In fact, the constant desire to push the envelope for growth and betterment is exactly why Newton County Schools are where they are today.
And it’s that desire for betterment and improvement that, I believe, will help it become even more cutting edge tomorrow.
For 2022, Newton High leads the way with a 92% graduation rate which is up a percentage from 2021 and up five percentage points from 2018. Alcovy’s 89% is also up five points from 2018 and an increase of four percentage points from 2021. Meanwhile, Eastside’s seen a 91% graduation rate for three of the last five years, including 2021 and 2022.
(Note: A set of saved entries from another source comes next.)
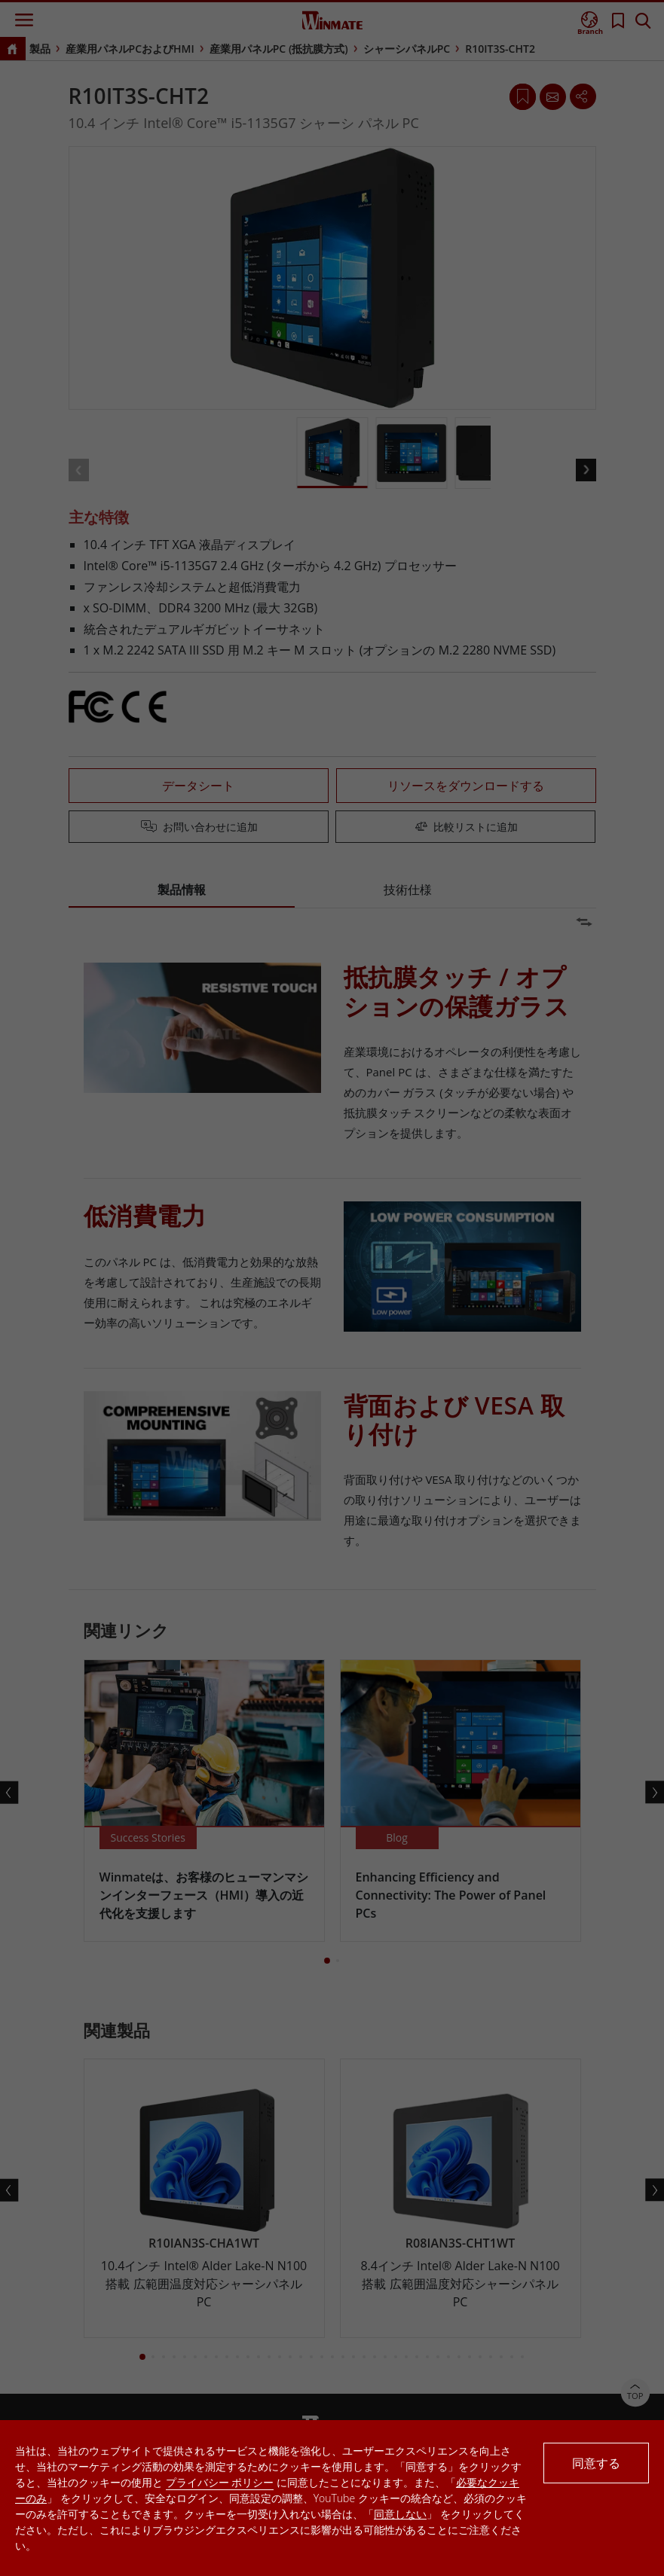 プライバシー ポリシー (220, 2482)
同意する (596, 2463)
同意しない (400, 2514) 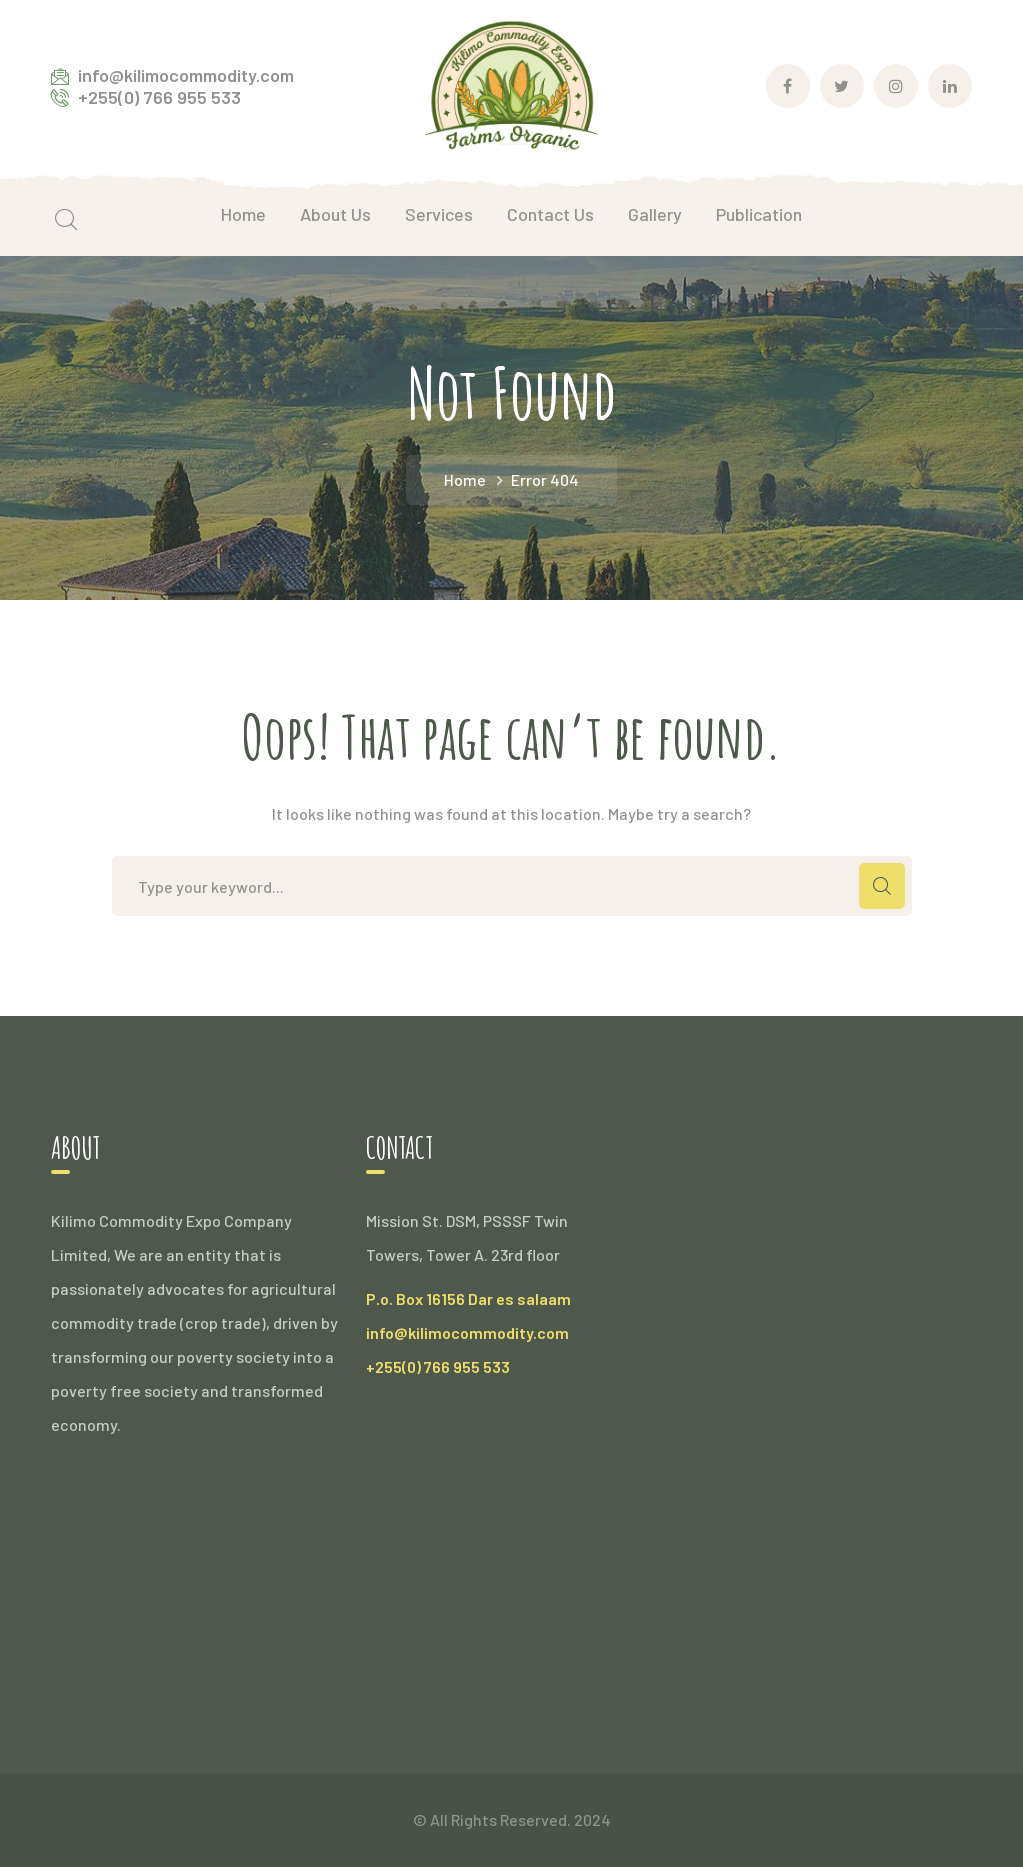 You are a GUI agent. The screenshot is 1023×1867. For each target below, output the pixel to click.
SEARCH (882, 886)
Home (465, 479) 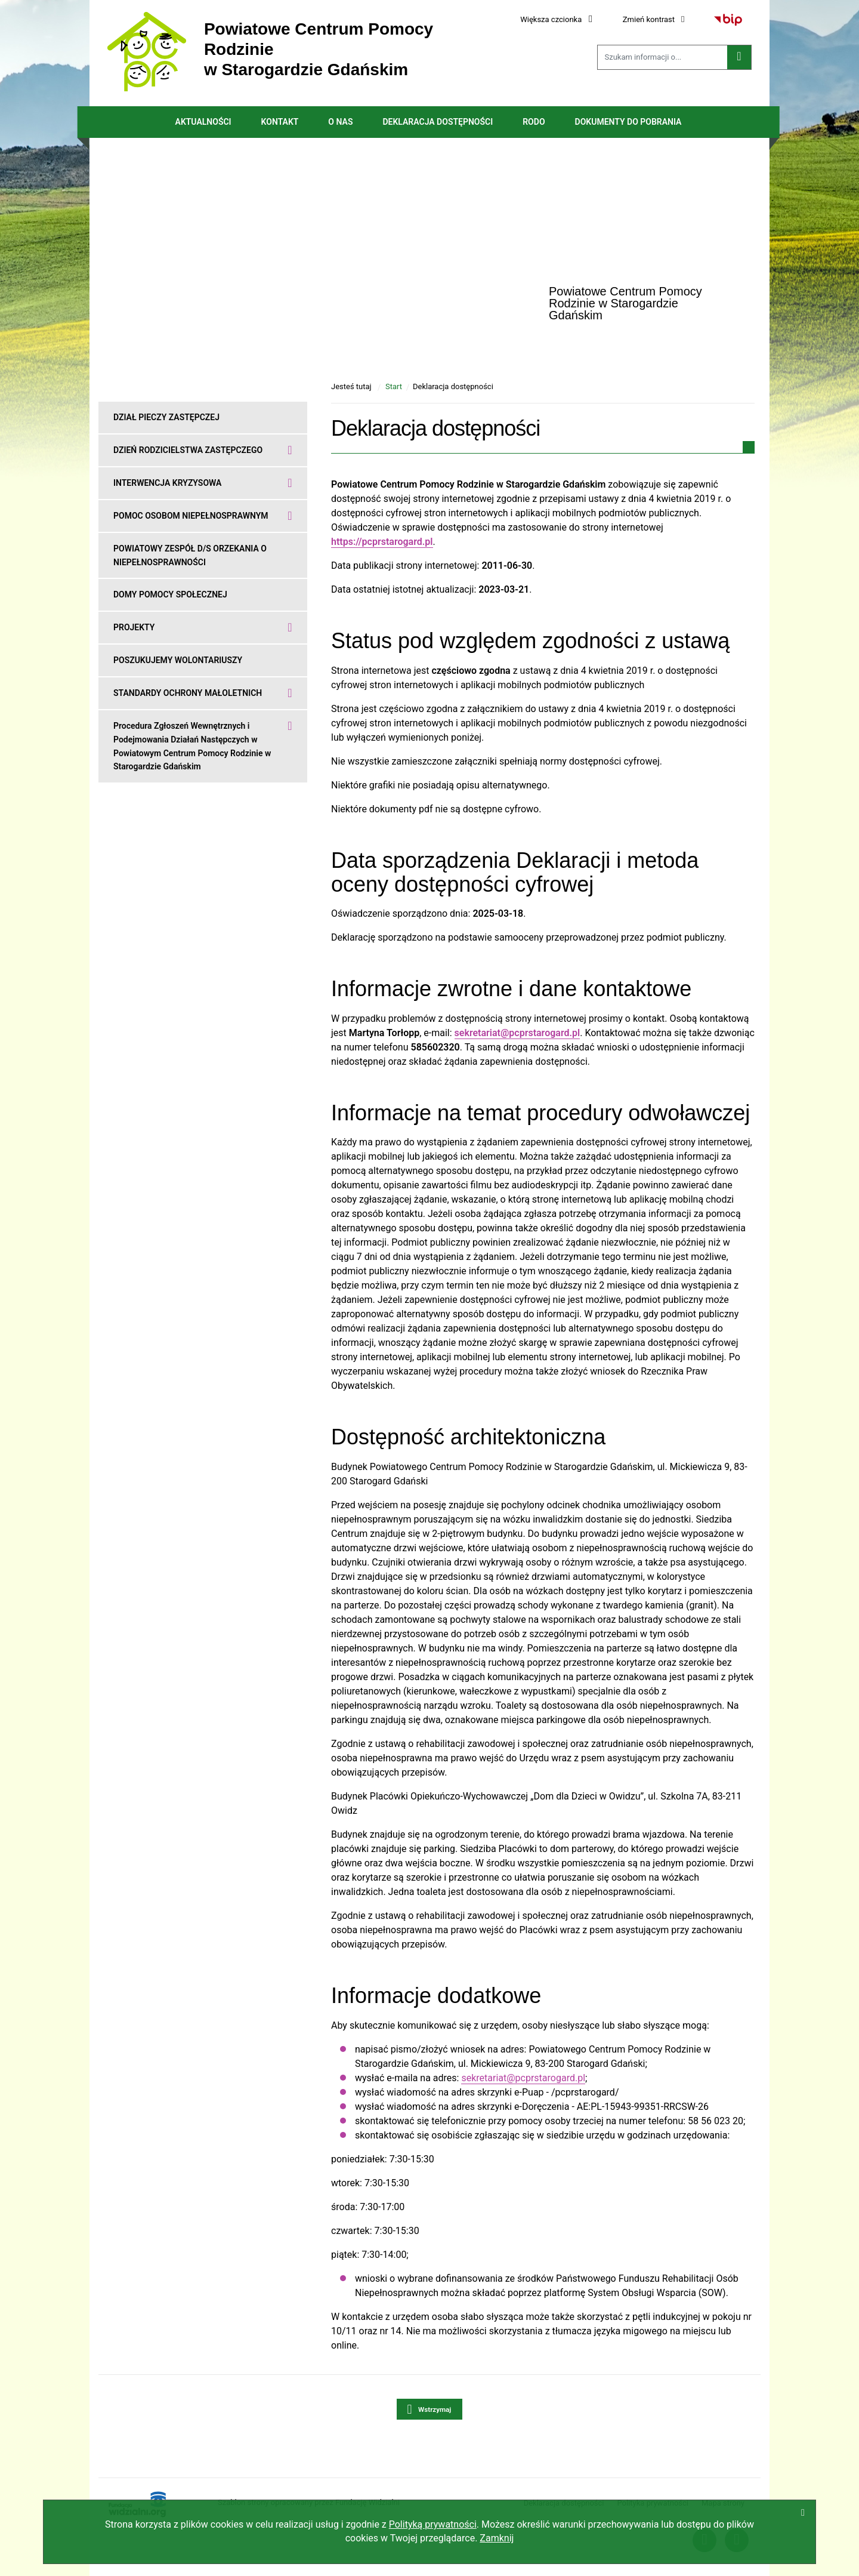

In comparison, Georgia as a state has rested at an 84% rate since 2020. Cumulatively, our three high schools boast a 90% graduation rate for 2022 — that’s six points higher than the state average.
What does it mean?
It means that when students enter high school in one of our county’s three secondary institutions, they’re almost assured of getting the kind of education that prepares them to tackle the “real world,” whether we’re talking college, trade school, the military or some other path.
It also means that students, parents and guardians, teachers, principals, administrators, coaches, custodians and everyone else in between deserve some kudos for creating environments conducive to scholastic achievement.
These students aren’t just sliding by, either. In addition to posting “the highest graduation rate yet” for the system, Fuhrey mentioned that the system’s high school grads “earned more than $75 million in academic, athletic and fine arts scholarships.” That means a huge chunk of our graduates have their eyes set on post-secondary work, and are properly preparing themselves for it.
In the next couple of weeks, I’ll hopefully be sitting down to talk a bit with Mrs. Fuhrey, not just about current achievements, but also what the next frontier of growth could look like for our school system.
I have a soft spot in my heart for educators. I always have. I come from a long family line of teachers, educators, professors and school administrators. My wife still sits on the school board in Richmond County. I’ve seen firsthand, in many ways, the rigors, challenges and obstacles that stand in the way of getting the best out of our students and school systems. Being an education professional in this day and age is not for the faint of heart.
And, as seems to be the case with most things nowadays, we can’t have discussions about progress without those discussions getting mucked up by partisan political fervor — which, in my opinion, should have little if any place in the discourse of bettering our school systems.
Meanwhile, students, teachers and administrators, for the most part, just keep their heads down and do the best they can with what they have. Educators are among the best in any community at getting the most they can out of the smallest resources. And it’s past time for that to change.
Until it does, may we continue to look for reasons to celebrate what our schools are accomplishing in the midst of a polarizing national climate, unprecedented household challenges and shrinking resources all while fighting through unprecedented challenges due to a stubborn pandemic.
My father used to say, “a little encouragement goes a long way.” And he’s right. While it’s so easy to be negative, the ability to point out, and celebrate our school system’s positives, may be the fuel needed for hardworking teachers, faculty, students and staff to keep going until better days for our educational professionals come.
NCSS, we thank you for all that you do.